*Data provided*.
· · · · ·

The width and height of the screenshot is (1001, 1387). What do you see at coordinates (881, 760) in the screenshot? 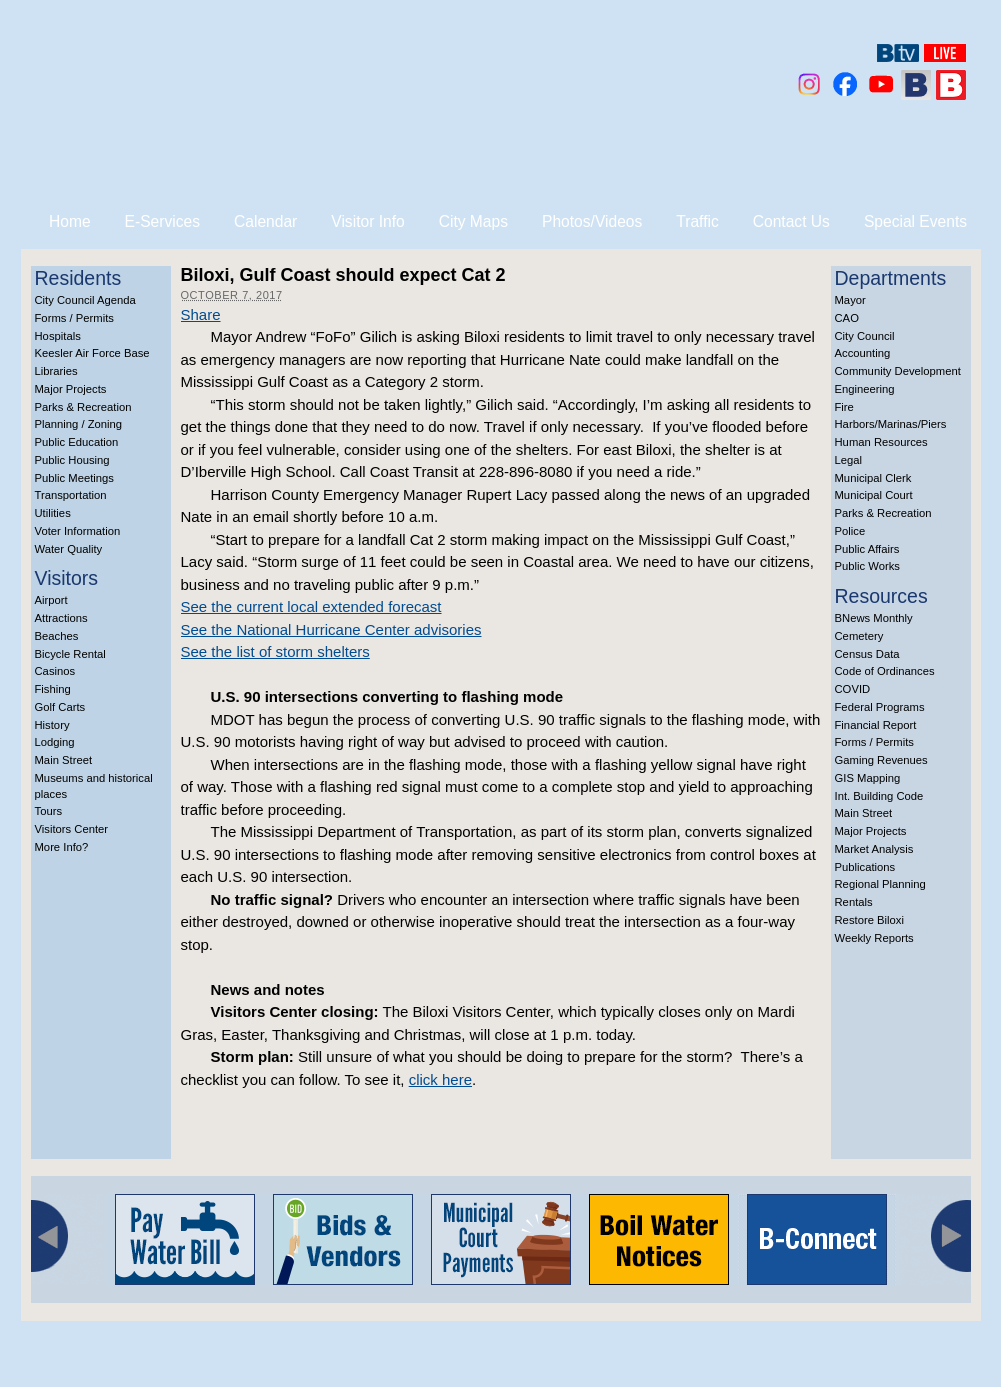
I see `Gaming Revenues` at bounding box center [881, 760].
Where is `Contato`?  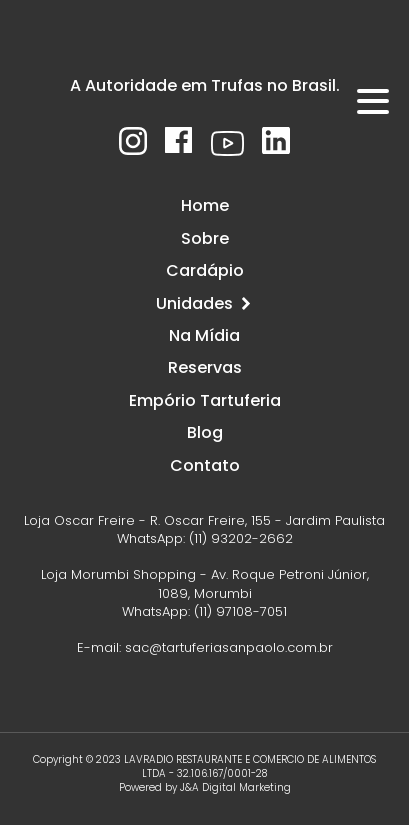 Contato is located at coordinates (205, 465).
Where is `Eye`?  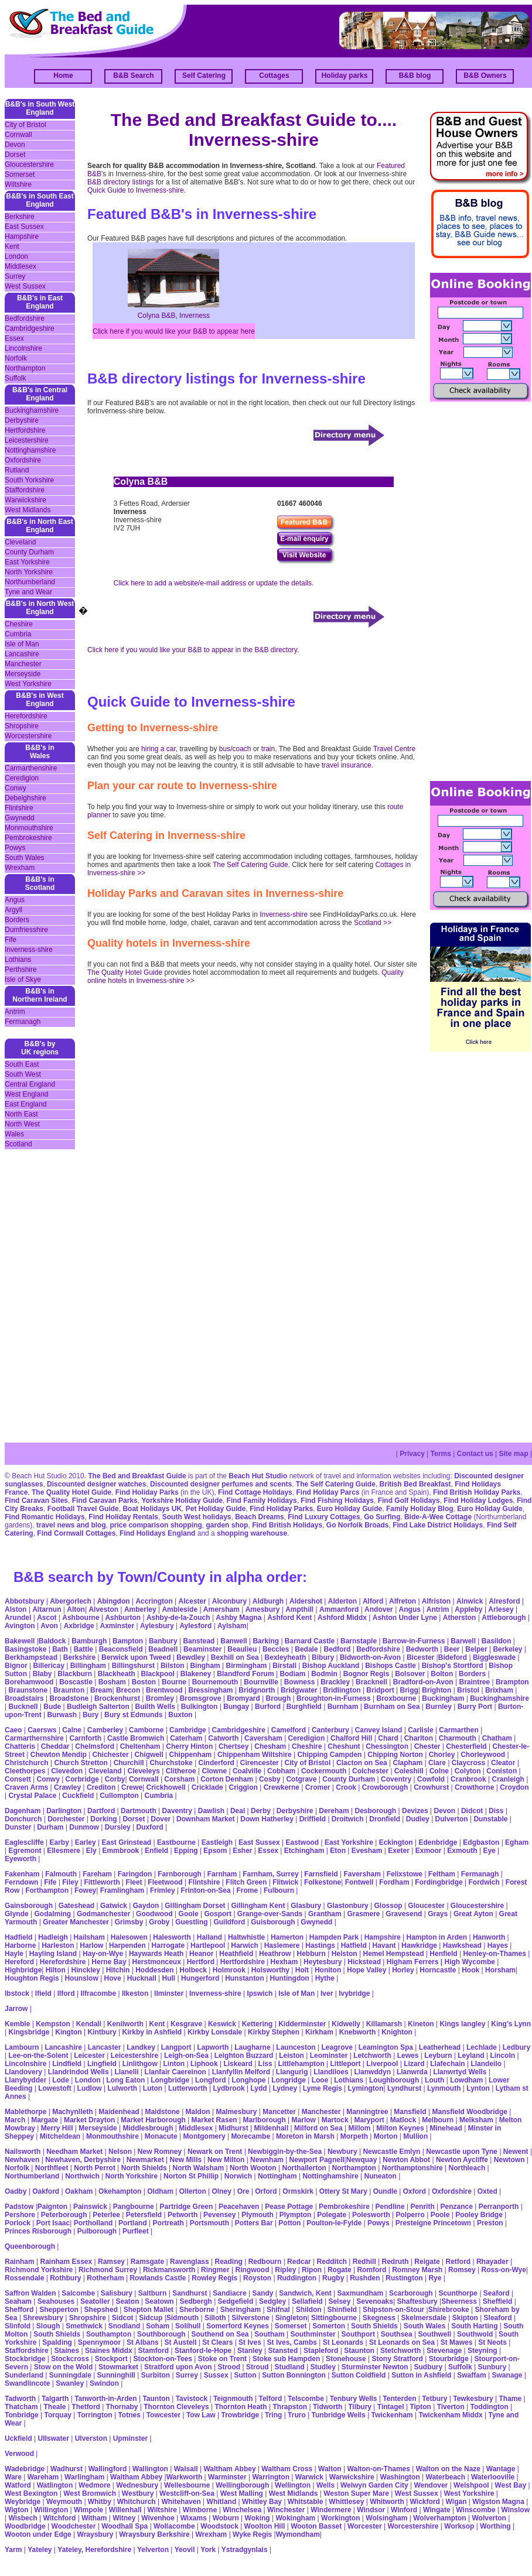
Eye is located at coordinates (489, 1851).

· · · · ·

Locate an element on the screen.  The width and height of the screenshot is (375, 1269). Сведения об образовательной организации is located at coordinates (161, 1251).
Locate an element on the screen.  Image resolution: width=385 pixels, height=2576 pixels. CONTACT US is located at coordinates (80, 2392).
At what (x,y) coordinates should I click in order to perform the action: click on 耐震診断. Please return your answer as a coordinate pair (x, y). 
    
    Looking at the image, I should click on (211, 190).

· · · · ·

*Exercise description*. What is needed is one number, the count of lines in the listing above that contain the word "element".

*Solution for this task*. 2